Tout d’abord, le tribunal a jugé qu’une entreprise étrangère ne disposant pas d’établissement en France pouvait recruter en France des salariés français, européens ou étrangers (disposant d’une autorisation de travail en France), sans être tenue de recourir au cadre légal du détachement international.

 

Le détachement est un cadre juridique issu du droit de l’Union européenne, que la France a choisi d’étendre à l’ensemble des entreprises étrangères, permettant à ces entreprises de détacher, pour une durée limitée, certains de ses salariés en France, pour y réaliser une prestation de services (par exemple une entreprise espagnole de maçonnerie réalisant un chantier de construction en France).

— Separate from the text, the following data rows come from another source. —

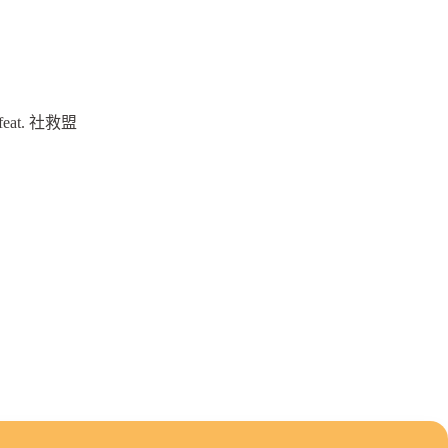
t. 社救盟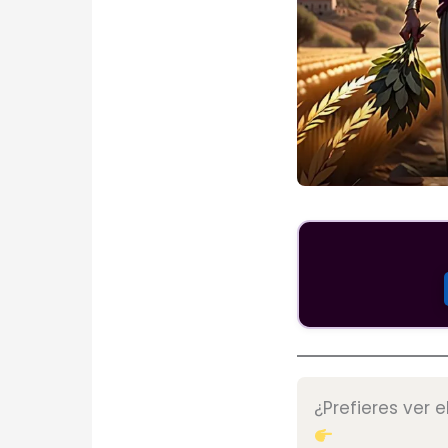
¿Prefieres ver e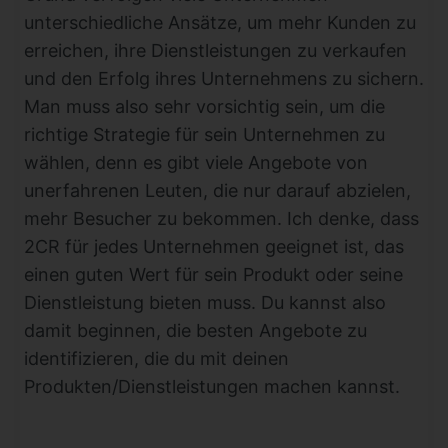
unterschiedliche Ansätze, um mehr Kunden zu
erreichen, ihre Dienstleistungen zu verkaufen
und den Erfolg ihres Unternehmens zu sichern.
Man muss also sehr vorsichtig sein, um die
richtige Strategie für sein Unternehmen zu
wählen, denn es gibt viele Angebote von
unerfahrenen Leuten, die nur darauf abzielen,
mehr Besucher zu bekommen. Ich denke, dass
2CR für jedes Unternehmen geeignet ist, das
einen guten Wert für sein Produkt oder seine
Dienstleistung bieten muss. Du kannst also
damit beginnen, die besten Angebote zu
identifizieren, die du mit deinen
Produkten/Dienstleistungen machen kannst.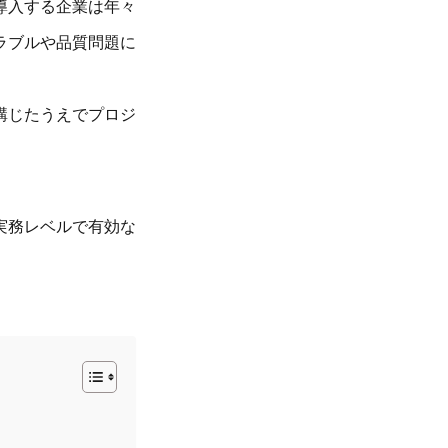
導入する企業は年々
ラブルや品質問題に
講じたうえでプロジ
実務レベルで有効な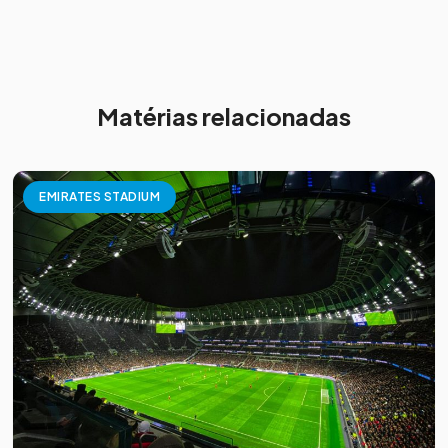
Matérias relacionadas
EMIRATES STADIUM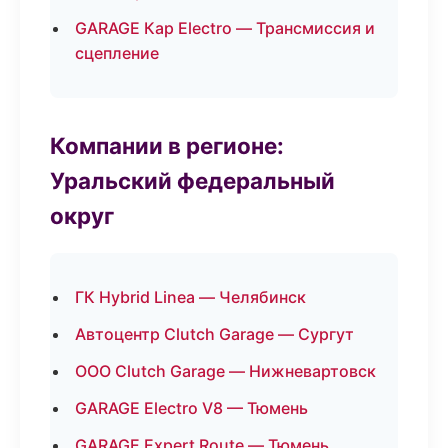
GARAGE Кар Electro — Трансмиссия и
сцепление
Компании в регионе:
Уральский федеральный
округ
ГК Hybrid Linea — Челябинск
Автоцентр Clutch Garage — Сургут
ООО Clutch Garage — Нижневартовск
GARAGE Electro V8 — Тюмень
GARAGE Expert Route — Тюмень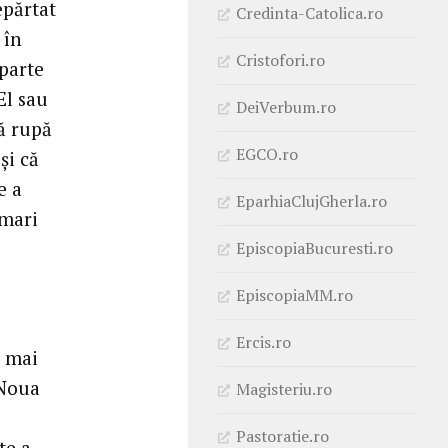
epărtat
Credinta-Catolica.ro
 în
Cristofori.ro
eparte
El sau
DeiVerbum.ro
să rupă
EGCO.ro
și că
e a
EparhiaClujGherla.ro
 mari
EpiscopiaBucuresti.ro
EpiscopiaMM.ro
Ercis.ro
r mai
 Noua
Magisteriu.ro
Pastoratie.ro
te a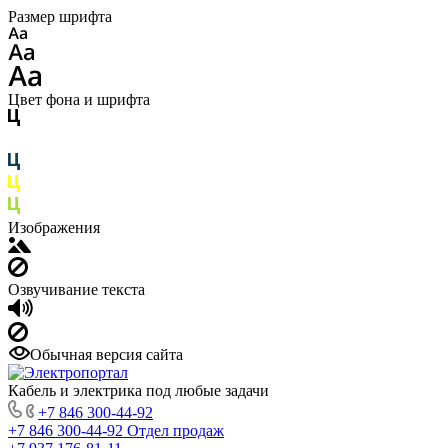
Размер шрифта
Цвет фона и шрифта
Изображения
Озвучивание текста
Обычная версия сайта
Кабель и электрика под любые задачи
+7 846 300-44-92
+7 846 300-44-92
Отдел продаж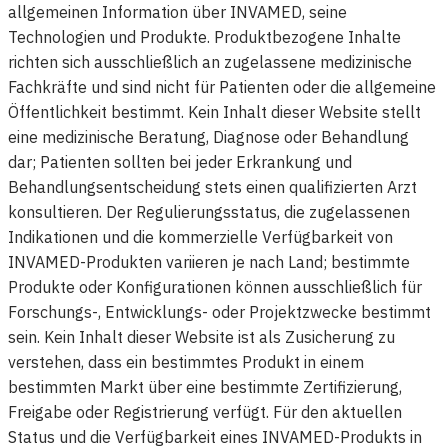
allgemeinen Information über INVAMED, seine
Technologien und Produkte. Produktbezogene Inhalte
richten sich ausschließlich an zugelassene medizinische
Fachkräfte und sind nicht für Patienten oder die allgemeine
Öffentlichkeit bestimmt. Kein Inhalt dieser Website stellt
eine medizinische Beratung, Diagnose oder Behandlung
dar; Patienten sollten bei jeder Erkrankung und
Behandlungsentscheidung stets einen qualifizierten Arzt
konsultieren. Der Regulierungsstatus, die zugelassenen
Indikationen und die kommerzielle Verfügbarkeit von
INVAMED-Produkten variieren je nach Land; bestimmte
Produkte oder Konfigurationen können ausschließlich für
Forschungs-, Entwicklungs- oder Projektzwecke bestimmt
sein. Kein Inhalt dieser Website ist als Zusicherung zu
verstehen, dass ein bestimmtes Produkt in einem
bestimmten Markt über eine bestimmte Zertifizierung,
Freigabe oder Registrierung verfügt. Für den aktuellen
Status und die Verfügbarkeit eines INVAMED-Produkts in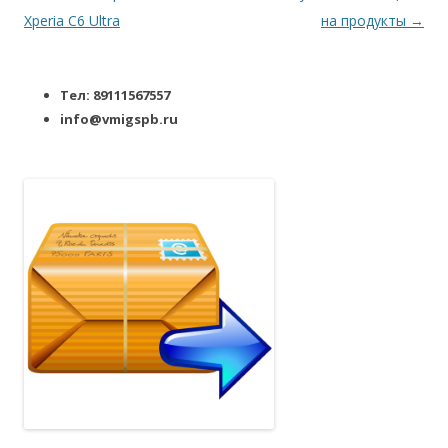
Xperia C6 Ultra
на продукты
→
Тел: 89111567557
info@vmigspb.ru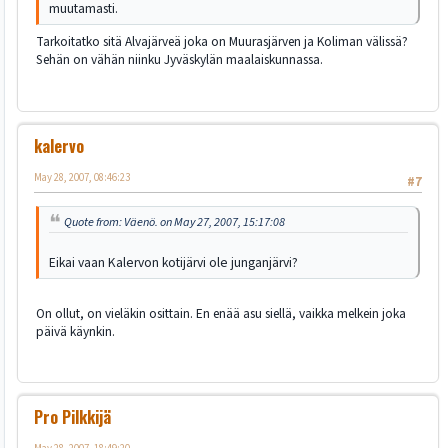
muutamasti.
Tarkoitatko sitä Alvajärveä joka on Muurasjärven ja Koliman välissä?
Sehän on vähän niinku Jyväskylän maalaiskunnassa.
kalervo
May 28, 2007, 08:46:23
#7
Quote from: Väenö. on May 27, 2007, 15:17:08
Eikai vaan Kalervon kotijärvi ole junganjärvi?
On ollut, on vieläkin osittain. En enää asu siellä, vaikka melkein joka
päivä käynkin.
Pro Pilkkijä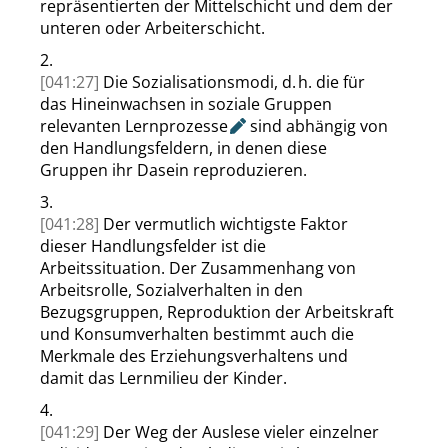
repräsentierten der Mittelschicht und dem der
unteren oder Arbeiterschicht.
2.
[041:27]
Die Sozialisationsmodi, d. h. die für
das Hineinwachsen in soziale Gruppen
relevanten
Lernprozesse
sind abhängig von
den Handlungsfeldern, in denen diese
Gruppen ihr Dasein reproduzieren.
3.
[041:28]
Der vermutlich wichtigste Faktor
dieser Handlungsfelder ist die
Arbeitssituation. Der Zusammenhang von
Arbeitsrolle, Sozial
verhalten in den
Bezugsgruppen, Reproduktion der Arbeitskraft
und Konsumverhalten bestimmt auch die
Merkmale des Erziehungsverhaltens und
damit das Lernmilieu der Kinder.
4.
[041:29]
Der Weg der Auslese vieler einzelner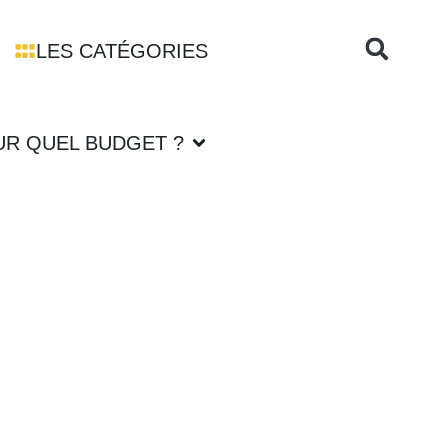
LES CATÉGORIES
UR QUEL BUDGET ?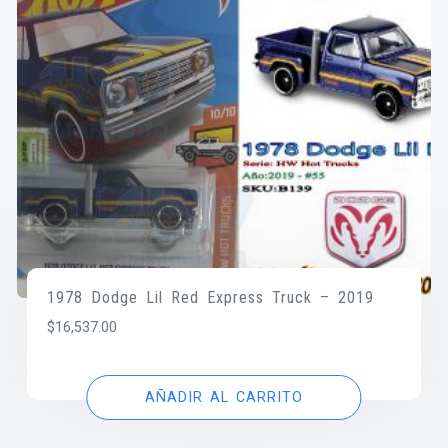
1978 Dodge Lil Red Express Truck – 2019
$
16,537.00
AÑADIR AL CARRITO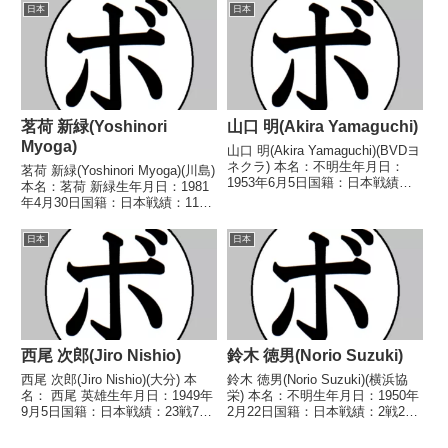
歴】1947/03/22 ○4R判定 (採点
歴】1964/06/04 ●4R判定 (採点
日本
日本
不明) 佐藤 静夫(日倶)1947/04/...
不明) 金子 政夫(青木鹿沼)■1964
年度東日本...
茗荷 新緑(Yoshinori
山口 明(Akira Yamaguchi)
Myoga)
山口 明(Akira Yamaguchi)(BVDヨ
ネクラ) 本名：不明生年月日：
茗荷 新緑(Yoshinori Myoga)(川島)
1953年6月5日国籍：日本戦績：3
本名：茗荷 新緑生年月日：1981
戦3敗 【獲得タイトル】な
年4月30日国籍：日本戦績：11戦
し 【戦歴】■1974年度東日本フ
8勝(1KO)1敗2分【獲得タイト
ライ級新人王予選1974/09/04
ル】なし【戦歴】2004/04/03
日本
日本
●1RKO 佐藤 達男(...
△4R判定 0-1(37-38、37-37、
37...
西尾 次郎(Jiro Nishio)
鈴木 徳男(Norio Suzuki)
西尾 次郎(Jiro Nishio)(大分) 本
鈴木 徳男(Norio Suzuki)(横浜協
名： 西尾 英雄生年月日：1949年
栄) 本名：不明生年月日：1950年
9月5日国籍：日本戦績：23戦7勝
2月22日国籍：日本戦績：2戦2
(4KO)13敗3分 【獲得タイトル】
敗 【獲得タイトル】なし 【戦
なし 【戦歴】1966/10/20 ●4R
歴】1969/09/08 ●3RKO 宮城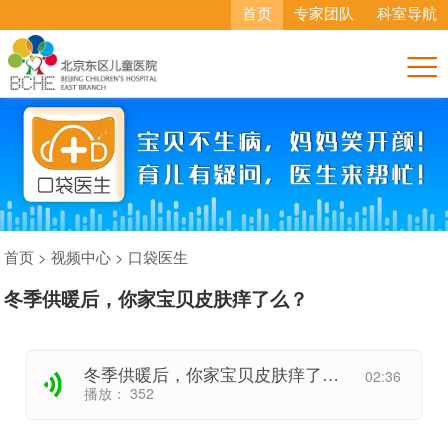
首页
专家团队
科室导航

首页
>
视频中心
>
口袋医生
冬季供暖后，你家宝贝皮肤痒了么？
冬季供暖后，你家宝贝皮肤痒了么？
02:36
播放：
352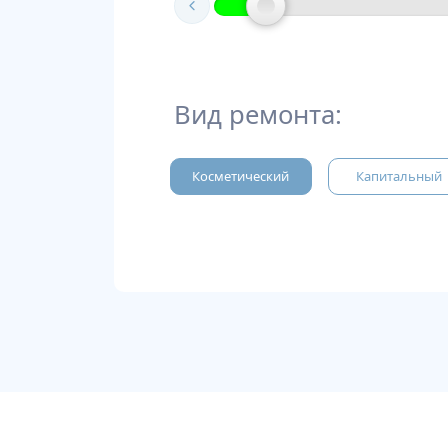
Вид ремонта:
Косметический
Капитальный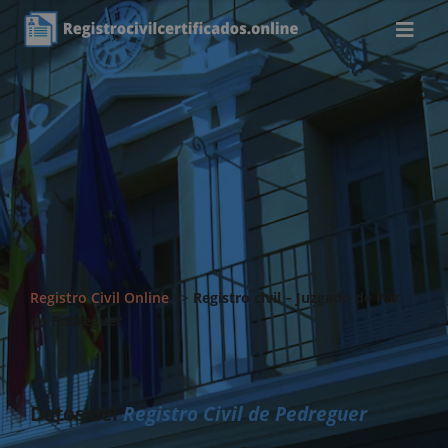
Registro Civil Online
>>
Registro civil – Juzgado de Paz
de Pedreguer
Datos del
Registro Civil de Pedreguer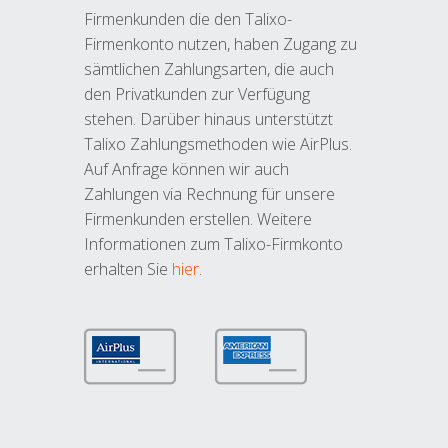
Firmenkunden die den Talixo-
Firmenkonto nutzen, haben Zugang zu
sämtlichen Zahlungsarten, die auch
den Privatkunden zur Verfügung
stehen. Darüber hinaus unterstützt
Talixo Zahlungsmethoden wie AirPlus.
Auf Anfrage können wir auch
Zahlungen via Rechnung für unsere
Firmenkunden erstellen. Weitere
Informationen zum Talixo-Firmkonto
erhalten Sie
hier
.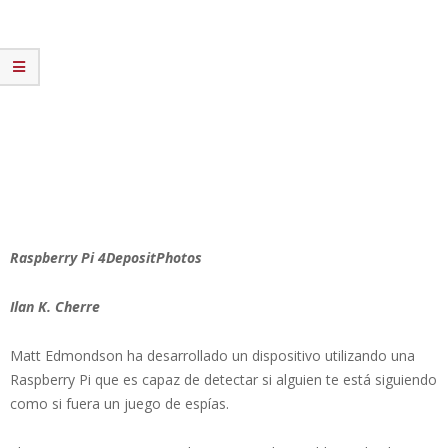
Raspberry Pi 4DepositPhotos
Ilan K. Cherre
Matt Edmondson ha desarrollado un dispositivo utilizando una
Raspberry Pi que es capaz de detectar si alguien te está siguiendo
como si fuera un juego de espías.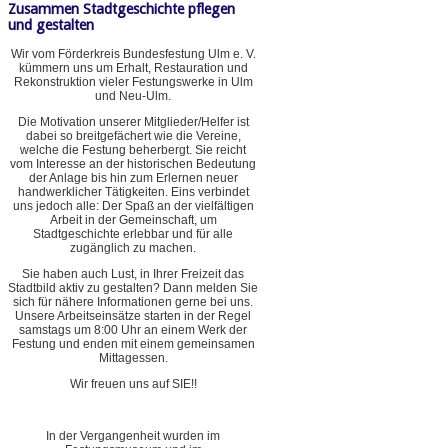
Zusammen Stadtgeschichte pflegen
und gestalten
Wir vom Förderkreis Bundesfestung Ulm e. V.
kümmern uns um Erhalt, Restauration und
Rekonstruktion vieler Festungswerke in Ulm
und Neu-Ulm.
Die Motivation unserer Mitglieder/Helfer ist
dabei so breitgefächert wie die Vereine,
welche die Festung beherbergt. Sie reicht
vom Interesse an der historischen Bedeutung
der Anlage bis hin zum Erlernen neuer
handwerklicher Tätigkeiten. Eins verbindet
uns jedoch alle: Der Spaß an der vielfältigen
Arbeit in der Gemeinschaft, um
Stadtgeschichte erlebbar und für alle
zugänglich zu machen.
Sie haben auch Lust, in Ihrer Freizeit das
Stadtbild aktiv zu gestalten? Dann melden Sie
sich für nähere Informationen gerne bei uns.
Unsere Arbeitseinsätze starten in der Regel
samstags um 8:00 Uhr an einem Werk der
Festung und enden mit einem gemeinsamen
Mittagessen.
Wir freuen uns auf SIE!!
In der Vergangenheit wurden im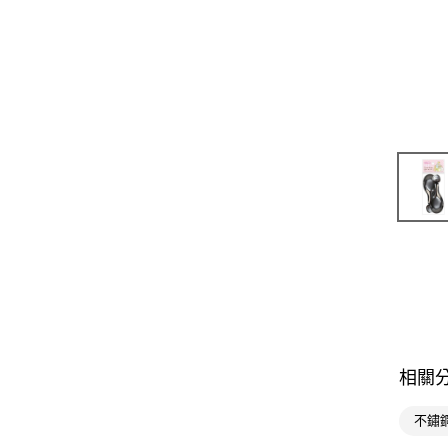
相關
不鏽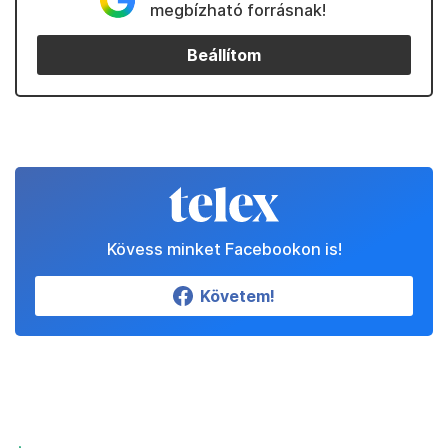
Kedvenceink
Partnereinktől
Állítsd be a Telexet
megbízható forrásnak!
Beállítom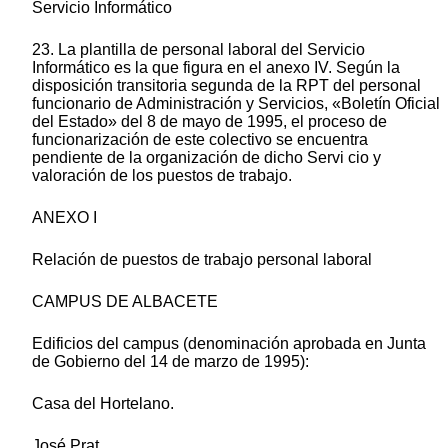
Servicio Informático
23. La plantilla de personal laboral del Servicio
Informático es la que figura en el anexo IV. Según la
disposición transitoria segunda de la RPT del personal
funcionario de Administración y Servicios, «Boletín Oficial
del Estado» del 8 de mayo de 1995, el proceso de
funcionarización de este colectivo se encuentra
pendiente de la organización de dicho Servi cio y
valoración de los puestos de trabajo.
ANEXO I
Relación de puestos de trabajo personal laboral
CAMPUS DE ALBACETE
Edificios del campus (denominación aprobada en Junta
de Gobierno del 14 de marzo de 1995):
Casa del Hortelano.
José Prat.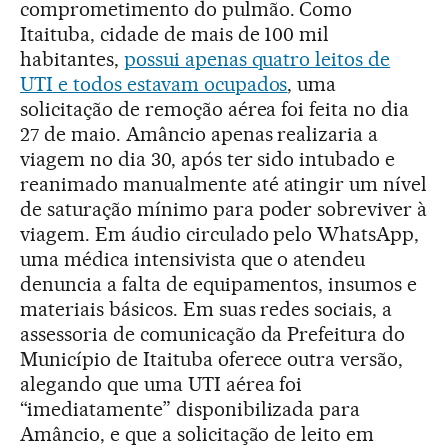
comprometimento do pulmão. Como
Itaituba, cidade de mais de 100 mil
habitantes,
possui apenas quatro leitos de
UTI e todos estavam ocupados
, uma
solicitação de remoção aérea foi feita no dia
27 de maio. Amâncio apenas realizaria a
viagem no dia 30, após ter sido intubado e
reanimado manualmente até atingir um nível
de saturação mínimo para poder sobreviver à
viagem. Em áudio circulado pelo WhatsApp,
uma médica intensivista que o atendeu
denuncia a falta de equipamentos, insumos e
materiais básicos. Em suas redes sociais, a
assessoria de comunicação da Prefeitura do
Município de Itaituba oferece outra versão,
alegando que uma UTI aérea foi
“imediatamente” disponibilizada para
Amâncio, e que a solicitação de leito em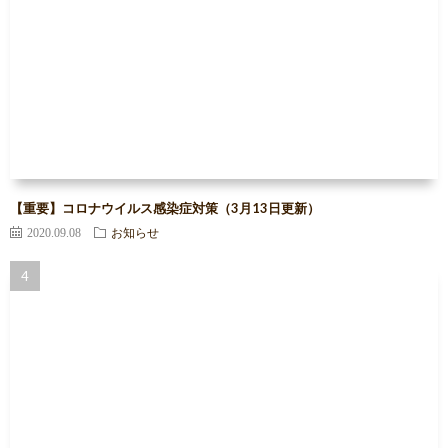
【重要】コロナウイルス感染症対策（3月13日更新）
2020.09.08
お知らせ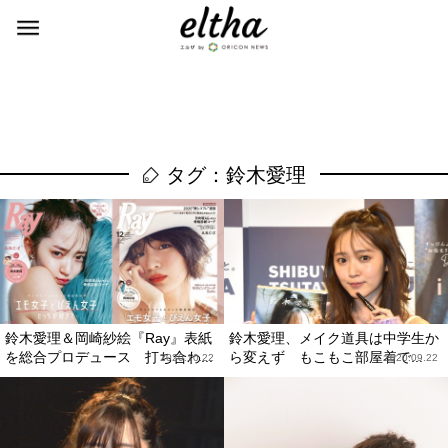
タグ：鈴木愛理
鈴木愛理＆岡崎紗絵『Ray』表紙
鈴木愛理、メイク道具は中学生か
を総合プロデュース 打ち合わ...
ら変えず もこもこ部屋着で...
2020.10.22
2020.09.22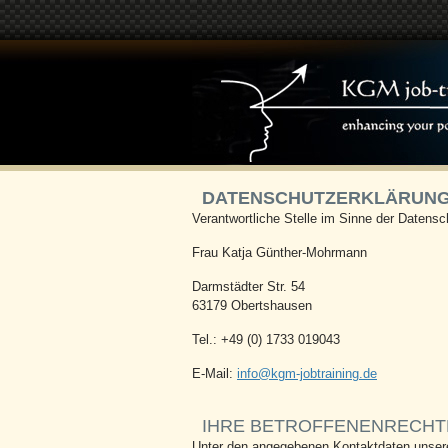
DATENSCHUTZERKLÄRUN
Verantwortliche Stelle im Sinne der Daten
Frau Katja Günther-Mohrmann
Darmstädter Str. 54
63179 Obertshausen
Tel.: +49 (0) 1733 019043
E-Mail:
info
@
kgm-jobtraining.de
IHRE BETROFFENENRECHT
Unter den angegebenen Kontaktdaten unsere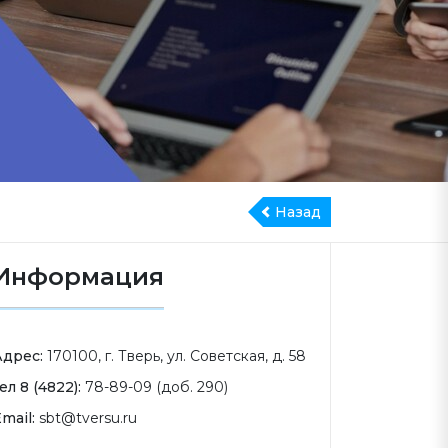
Назад
Информация
Адрес:
170100, г. Тверь, ул. Советская, д. 58
ел 8 (4822):
78-89-09 (доб. 290)
mail:
sbt@tversu.ru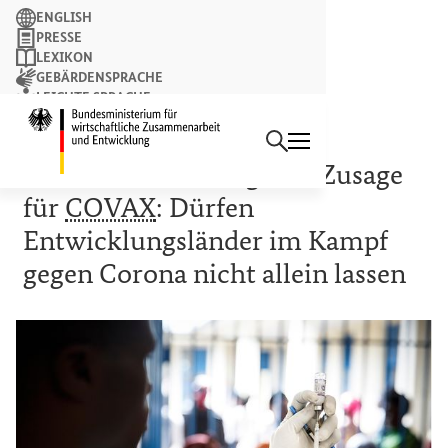
Suchbegriff
ENGLISH
PRESSE
LEXIKON
GEBÄRDENSPRACHE
LEICHTE SPRACHE
Suchen
NEWSLETTER
Startseite des Bundesminist
+++
BMZ
-TICKER +++
Minister Müller begrüßt Zusage
für
COVAX
: Dürfen
Entwicklungsländer im Kampf
gegen Corona nicht allein lassen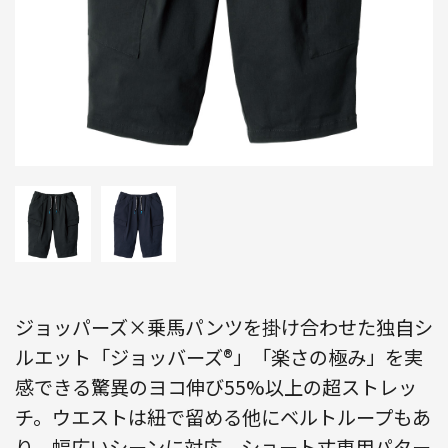
ジョッパーズ×乗馬パンツを掛け合わせた独自シ
ルエット「ジョッバーズ®」「楽さの極み」を実
感できる驚異のヨコ伸び55%以上の超ストレッ
チ。ウエストは紐で留める他にベルトループもあ
り、幅広いシーンに対応。ショート丈専用パター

Dans un tel cas, l’entreprise étrangère peut poursuivre l’exécution du contrat de travail de droit étranger qui la lie à chacun de ses salariés et continuer à payer les cotisations sociales dans le pays d’origine (sous certaines conditions), tout en étant tenue de respecter les règles fondamentales du droit du travail français.

 

Le tribunal a également fait application d’un principe dégagé tant par la Cour de justice de l’Union européenne que par le Conseil d’Etat, qui peut se résumer selon la formule « à texte unique, interprétation unique ». Il a constaté que la France avait entendu, à l’occasion de la transposition des directives de l’Union européenne relatives au détachement, étendre cette législation à l’ensemble des situations de détachement intervenant sur le territoire français, quel que soit le pays d’origine de l’entreprise concernée. Il en a conclu qu’il y avait lieu d’apprécier l’existence éventuelle d’une situation de détachement à l’aune des critères définis par l’Union européenne, même dans le cas d’une entreprise établie hors de l’Union.

 

Enfin, le tribunal a jugé que l’accord du 21 juin 1999 entre l’Union européenne et la Suisse avait entendu limiter l’extension du principe européen de libre prestation de services aux prestations de services d’une durée inférieure à 90 jours au cours d’une année civile (qu’il s’agisse d’une entreprise suisse intervenant en France ou d’une entreprise française intervenant en Suisse). Il en a conclu que le droit européen relatif à la libre prestation et au détachement n’était pas applicable à la situation d’une entreprise de droit suisse réalisant en France une prestation de services d’une durée de six mois environ, et, dès lors que seul le droit français était applicable à une telle situation.

 

Si l’ensemble de ces constats a amené le tribunal à annuler la sanction administrative, en matière de détachement, infligée par l’administration à la société suisse qui l’avait saisi, le tribunal a néanmoins maintenu d’autres sanctions financières infligées à cette société en raison de l’absence de respect de dispositions fondamentales du code du travail.